Reputation: 1
This a Google interview questions that is now a problem in Google's Foundations of Programming course. I was trying to understand the solution to the following problem:
"Given a string S and a set of words D, find the longest word in D that is a subsequence of S. Word W is a subsequence of S if some number of characters, possibly zero, can be deleted from S to form W, without reordering the remaining characters. Note: D can appear in any format (list, hash table, prefix tree, etc. For example, given the input of S = "abppplee" and D = {"able", "ale", "apple", "bale", "kangaroo"} the correct output would be "apple" "
So the main doubt I have is in the section the specifies An Optimal method O(N+L) for small alphabet. In the previous approach i.e O(N + L log N), the author builds a hash table mapping characters -> sorted indexes in String
So for "abppple", the hash table is:
a -> [0]
b -> [1]
p -> [2,3,4]
l -> [5]
e -> [6]
In the optimal approach for small alphabet, it is mentioned using a dense vector representation instead of the above sparse vector representation.
p -> [2, 2, 3, 4, -1, -1, -1, -1]
What are they trying to represent? The string S = "abppplee" does have 8 characters but I don't get what the dense vector is representing? Is it an error or am I missing something?
Thank you.
Upvotes: 0
Views: 954
Reputation: 13087
As far as I understand it, this vector should address the question (with Y
set to character p)
Given my last matched character was at index X and my next character to match is Y, where does this match occur?

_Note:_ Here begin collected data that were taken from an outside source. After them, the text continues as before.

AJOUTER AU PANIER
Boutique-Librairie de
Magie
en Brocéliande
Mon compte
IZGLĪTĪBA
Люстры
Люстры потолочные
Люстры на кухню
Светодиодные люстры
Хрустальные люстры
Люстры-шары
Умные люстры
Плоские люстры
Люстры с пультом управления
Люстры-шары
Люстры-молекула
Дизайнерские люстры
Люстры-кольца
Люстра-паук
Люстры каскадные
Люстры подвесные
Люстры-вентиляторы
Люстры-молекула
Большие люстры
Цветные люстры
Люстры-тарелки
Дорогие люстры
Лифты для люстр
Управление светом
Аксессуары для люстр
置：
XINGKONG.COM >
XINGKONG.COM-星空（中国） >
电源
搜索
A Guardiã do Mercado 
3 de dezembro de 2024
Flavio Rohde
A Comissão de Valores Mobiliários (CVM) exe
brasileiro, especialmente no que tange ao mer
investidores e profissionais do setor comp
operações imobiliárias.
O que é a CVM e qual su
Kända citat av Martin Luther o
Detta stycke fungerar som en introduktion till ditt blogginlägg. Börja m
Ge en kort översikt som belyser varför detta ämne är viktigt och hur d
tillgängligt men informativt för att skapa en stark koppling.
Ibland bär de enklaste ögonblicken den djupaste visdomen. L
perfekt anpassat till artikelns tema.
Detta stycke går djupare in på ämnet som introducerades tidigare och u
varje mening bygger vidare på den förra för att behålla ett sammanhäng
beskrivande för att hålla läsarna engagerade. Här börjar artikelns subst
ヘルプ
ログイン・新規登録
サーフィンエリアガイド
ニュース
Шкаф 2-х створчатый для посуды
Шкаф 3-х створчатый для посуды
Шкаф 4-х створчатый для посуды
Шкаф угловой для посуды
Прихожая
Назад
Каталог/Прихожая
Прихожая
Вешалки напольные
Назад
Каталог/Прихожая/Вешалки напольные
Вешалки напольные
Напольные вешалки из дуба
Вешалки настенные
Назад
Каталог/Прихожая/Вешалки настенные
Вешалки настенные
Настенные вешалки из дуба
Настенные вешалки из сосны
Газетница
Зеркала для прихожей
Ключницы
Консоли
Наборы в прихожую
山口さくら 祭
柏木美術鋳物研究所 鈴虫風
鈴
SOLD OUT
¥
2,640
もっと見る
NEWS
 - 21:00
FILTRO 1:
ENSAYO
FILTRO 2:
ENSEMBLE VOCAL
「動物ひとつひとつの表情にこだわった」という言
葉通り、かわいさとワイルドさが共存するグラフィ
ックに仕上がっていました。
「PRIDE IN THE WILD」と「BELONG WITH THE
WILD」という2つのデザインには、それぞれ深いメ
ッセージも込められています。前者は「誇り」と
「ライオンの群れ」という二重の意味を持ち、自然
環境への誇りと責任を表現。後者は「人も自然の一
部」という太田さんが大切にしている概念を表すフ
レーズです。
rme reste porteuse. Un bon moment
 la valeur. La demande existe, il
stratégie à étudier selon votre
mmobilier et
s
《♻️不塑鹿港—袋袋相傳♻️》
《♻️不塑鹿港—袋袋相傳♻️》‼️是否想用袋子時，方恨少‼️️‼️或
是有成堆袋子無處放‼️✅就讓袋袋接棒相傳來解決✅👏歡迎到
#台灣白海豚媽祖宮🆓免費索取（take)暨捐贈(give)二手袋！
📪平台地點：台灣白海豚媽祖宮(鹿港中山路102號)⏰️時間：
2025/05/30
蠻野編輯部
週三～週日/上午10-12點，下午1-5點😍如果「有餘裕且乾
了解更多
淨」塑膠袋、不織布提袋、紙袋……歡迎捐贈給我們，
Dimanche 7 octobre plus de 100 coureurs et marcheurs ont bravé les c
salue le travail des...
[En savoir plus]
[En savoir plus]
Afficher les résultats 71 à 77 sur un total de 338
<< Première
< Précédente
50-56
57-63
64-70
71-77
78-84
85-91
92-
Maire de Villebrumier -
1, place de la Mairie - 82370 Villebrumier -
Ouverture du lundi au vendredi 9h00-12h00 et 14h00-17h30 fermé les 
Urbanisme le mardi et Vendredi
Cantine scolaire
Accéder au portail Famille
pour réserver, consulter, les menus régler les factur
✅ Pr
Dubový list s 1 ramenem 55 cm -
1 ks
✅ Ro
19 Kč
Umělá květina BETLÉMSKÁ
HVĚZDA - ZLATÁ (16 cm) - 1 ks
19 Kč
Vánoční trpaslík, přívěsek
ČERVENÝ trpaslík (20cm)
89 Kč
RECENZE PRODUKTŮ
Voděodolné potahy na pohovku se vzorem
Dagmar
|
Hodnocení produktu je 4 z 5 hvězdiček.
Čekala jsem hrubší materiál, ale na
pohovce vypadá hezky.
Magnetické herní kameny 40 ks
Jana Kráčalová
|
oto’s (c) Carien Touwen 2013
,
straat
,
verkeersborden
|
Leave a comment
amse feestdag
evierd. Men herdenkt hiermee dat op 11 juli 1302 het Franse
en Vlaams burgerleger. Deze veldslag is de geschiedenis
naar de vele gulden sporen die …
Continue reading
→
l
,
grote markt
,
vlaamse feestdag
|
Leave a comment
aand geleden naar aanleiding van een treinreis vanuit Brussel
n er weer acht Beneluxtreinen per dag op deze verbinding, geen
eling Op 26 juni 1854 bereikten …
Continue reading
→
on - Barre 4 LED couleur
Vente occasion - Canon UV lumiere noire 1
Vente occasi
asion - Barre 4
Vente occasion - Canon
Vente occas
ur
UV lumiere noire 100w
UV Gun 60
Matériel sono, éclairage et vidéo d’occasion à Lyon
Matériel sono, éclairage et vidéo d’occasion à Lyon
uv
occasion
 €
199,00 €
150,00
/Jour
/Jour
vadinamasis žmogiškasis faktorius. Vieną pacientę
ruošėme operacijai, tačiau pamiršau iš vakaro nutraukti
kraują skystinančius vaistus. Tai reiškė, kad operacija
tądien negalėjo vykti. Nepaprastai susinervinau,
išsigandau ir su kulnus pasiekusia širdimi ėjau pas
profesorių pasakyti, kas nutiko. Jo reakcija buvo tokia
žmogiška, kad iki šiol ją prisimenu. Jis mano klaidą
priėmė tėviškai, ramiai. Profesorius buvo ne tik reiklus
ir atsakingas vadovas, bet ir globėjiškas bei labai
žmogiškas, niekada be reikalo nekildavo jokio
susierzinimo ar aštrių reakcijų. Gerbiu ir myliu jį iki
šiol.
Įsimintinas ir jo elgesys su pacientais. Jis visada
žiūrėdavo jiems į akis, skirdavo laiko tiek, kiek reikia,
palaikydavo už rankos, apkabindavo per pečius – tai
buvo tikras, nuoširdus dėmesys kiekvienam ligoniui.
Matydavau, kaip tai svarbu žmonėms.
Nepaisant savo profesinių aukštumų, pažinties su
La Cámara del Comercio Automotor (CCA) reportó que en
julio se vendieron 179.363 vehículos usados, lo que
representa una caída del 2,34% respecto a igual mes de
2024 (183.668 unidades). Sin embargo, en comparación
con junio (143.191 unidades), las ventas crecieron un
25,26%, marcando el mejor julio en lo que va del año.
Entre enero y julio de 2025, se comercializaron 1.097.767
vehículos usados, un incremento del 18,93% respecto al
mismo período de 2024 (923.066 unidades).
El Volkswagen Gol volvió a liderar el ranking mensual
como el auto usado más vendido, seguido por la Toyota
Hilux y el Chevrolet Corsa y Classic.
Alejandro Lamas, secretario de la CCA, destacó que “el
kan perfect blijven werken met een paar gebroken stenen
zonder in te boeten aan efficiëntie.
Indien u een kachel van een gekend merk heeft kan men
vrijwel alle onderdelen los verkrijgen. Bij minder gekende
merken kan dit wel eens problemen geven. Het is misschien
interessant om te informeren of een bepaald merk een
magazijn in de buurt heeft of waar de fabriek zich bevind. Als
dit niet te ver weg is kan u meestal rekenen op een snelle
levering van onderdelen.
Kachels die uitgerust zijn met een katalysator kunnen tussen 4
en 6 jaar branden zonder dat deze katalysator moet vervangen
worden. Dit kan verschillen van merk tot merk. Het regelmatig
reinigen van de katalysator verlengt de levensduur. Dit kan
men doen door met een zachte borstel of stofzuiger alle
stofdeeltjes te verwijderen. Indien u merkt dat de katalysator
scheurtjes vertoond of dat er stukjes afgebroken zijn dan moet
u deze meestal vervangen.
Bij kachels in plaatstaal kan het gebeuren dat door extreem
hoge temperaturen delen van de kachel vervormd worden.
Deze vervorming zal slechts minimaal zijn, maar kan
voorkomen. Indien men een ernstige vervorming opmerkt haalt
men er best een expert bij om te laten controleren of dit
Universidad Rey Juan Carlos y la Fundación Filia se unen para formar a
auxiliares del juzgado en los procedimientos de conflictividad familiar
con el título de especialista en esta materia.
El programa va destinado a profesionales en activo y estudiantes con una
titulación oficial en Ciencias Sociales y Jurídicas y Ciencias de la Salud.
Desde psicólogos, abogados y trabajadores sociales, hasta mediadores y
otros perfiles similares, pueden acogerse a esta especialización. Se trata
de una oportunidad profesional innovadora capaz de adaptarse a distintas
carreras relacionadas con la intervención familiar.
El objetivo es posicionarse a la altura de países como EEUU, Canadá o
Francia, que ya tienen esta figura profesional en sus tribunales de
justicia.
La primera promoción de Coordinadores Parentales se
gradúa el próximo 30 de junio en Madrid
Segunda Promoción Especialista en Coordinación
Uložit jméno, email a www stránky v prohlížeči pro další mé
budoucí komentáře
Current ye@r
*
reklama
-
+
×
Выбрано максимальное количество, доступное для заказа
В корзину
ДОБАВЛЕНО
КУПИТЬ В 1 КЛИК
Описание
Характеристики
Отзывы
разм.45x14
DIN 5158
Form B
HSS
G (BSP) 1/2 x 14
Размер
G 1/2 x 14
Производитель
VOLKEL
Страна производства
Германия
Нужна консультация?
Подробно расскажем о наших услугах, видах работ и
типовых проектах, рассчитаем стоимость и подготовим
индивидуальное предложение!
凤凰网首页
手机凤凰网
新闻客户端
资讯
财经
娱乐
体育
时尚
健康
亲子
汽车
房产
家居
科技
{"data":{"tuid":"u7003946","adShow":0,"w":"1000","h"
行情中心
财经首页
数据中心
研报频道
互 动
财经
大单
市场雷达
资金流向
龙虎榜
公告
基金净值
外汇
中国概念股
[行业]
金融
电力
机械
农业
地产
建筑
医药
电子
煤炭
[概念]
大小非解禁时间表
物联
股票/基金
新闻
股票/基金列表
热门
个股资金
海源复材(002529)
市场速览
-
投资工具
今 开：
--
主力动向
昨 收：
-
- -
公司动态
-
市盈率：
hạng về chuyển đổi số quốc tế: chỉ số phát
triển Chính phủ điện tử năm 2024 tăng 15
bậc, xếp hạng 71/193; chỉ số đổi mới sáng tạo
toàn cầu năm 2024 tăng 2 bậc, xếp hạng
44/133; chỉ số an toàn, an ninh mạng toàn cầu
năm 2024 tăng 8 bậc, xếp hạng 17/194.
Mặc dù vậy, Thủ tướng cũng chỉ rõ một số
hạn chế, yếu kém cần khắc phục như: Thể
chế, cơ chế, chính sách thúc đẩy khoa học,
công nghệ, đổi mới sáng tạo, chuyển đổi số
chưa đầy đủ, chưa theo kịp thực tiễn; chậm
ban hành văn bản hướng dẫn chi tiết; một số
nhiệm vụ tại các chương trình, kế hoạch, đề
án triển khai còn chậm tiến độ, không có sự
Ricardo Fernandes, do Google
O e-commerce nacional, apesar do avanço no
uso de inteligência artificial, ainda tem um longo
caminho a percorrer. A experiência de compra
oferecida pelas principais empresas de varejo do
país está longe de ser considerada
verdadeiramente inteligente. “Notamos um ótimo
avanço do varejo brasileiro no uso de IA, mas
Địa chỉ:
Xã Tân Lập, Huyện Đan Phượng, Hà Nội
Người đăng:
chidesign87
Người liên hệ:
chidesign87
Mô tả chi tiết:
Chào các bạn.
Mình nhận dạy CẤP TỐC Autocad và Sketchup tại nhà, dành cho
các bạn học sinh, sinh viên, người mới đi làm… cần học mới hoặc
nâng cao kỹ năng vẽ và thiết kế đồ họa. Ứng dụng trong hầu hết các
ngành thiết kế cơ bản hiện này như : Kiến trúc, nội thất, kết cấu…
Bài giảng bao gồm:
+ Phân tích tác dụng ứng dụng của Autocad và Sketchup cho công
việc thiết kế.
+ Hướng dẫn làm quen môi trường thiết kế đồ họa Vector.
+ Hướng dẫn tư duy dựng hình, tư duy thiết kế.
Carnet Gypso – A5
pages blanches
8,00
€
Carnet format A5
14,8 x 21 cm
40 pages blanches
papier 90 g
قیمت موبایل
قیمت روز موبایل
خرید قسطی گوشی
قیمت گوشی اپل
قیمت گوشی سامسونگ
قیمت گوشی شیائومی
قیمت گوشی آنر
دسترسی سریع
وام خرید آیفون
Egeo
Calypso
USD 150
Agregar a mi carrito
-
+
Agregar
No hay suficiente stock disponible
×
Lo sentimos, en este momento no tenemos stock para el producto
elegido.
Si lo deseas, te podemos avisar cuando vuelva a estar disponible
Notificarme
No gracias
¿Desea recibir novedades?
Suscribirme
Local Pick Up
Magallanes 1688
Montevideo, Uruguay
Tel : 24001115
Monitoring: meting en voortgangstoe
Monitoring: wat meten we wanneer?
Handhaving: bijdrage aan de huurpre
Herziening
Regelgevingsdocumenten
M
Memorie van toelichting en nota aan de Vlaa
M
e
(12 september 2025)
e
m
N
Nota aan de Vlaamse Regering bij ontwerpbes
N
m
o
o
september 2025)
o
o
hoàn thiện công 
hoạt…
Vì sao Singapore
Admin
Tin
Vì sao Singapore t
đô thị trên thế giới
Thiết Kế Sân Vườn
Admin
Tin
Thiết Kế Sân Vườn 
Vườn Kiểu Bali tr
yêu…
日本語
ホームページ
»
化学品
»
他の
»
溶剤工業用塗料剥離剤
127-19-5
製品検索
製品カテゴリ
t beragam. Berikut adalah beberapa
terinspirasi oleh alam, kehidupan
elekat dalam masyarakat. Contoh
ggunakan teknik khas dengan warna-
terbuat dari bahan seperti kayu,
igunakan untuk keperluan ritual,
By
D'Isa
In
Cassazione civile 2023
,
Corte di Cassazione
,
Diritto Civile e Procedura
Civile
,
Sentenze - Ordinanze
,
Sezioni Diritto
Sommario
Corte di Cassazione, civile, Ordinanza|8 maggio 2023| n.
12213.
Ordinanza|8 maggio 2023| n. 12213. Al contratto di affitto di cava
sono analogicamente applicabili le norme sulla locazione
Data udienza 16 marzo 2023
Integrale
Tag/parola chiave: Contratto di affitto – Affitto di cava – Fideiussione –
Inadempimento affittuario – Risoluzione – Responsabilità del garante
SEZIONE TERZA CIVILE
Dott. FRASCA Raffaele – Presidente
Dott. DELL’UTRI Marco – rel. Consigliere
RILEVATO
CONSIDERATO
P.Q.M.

In other words, if you are at index i
in the original string, the element of the vector p[i]
tells you where is the closest next character p in the string.
To be more specific, the original string is s=abppplee
and we want to verify:
p -> [2, 2, 3, 4, -1, -1, -1, -1]
This means that if we are at index 0
, the closest p is at index 2
. For index 1
, the closest p is also at 2
. If we are at index 2
, the closest next p is at position 3
, etc. The values -1
signify that there is no p in the rest of the string (for example at position 4
, the remaining characters are indeed just lee
, thus there is no p).
Upvotes: 1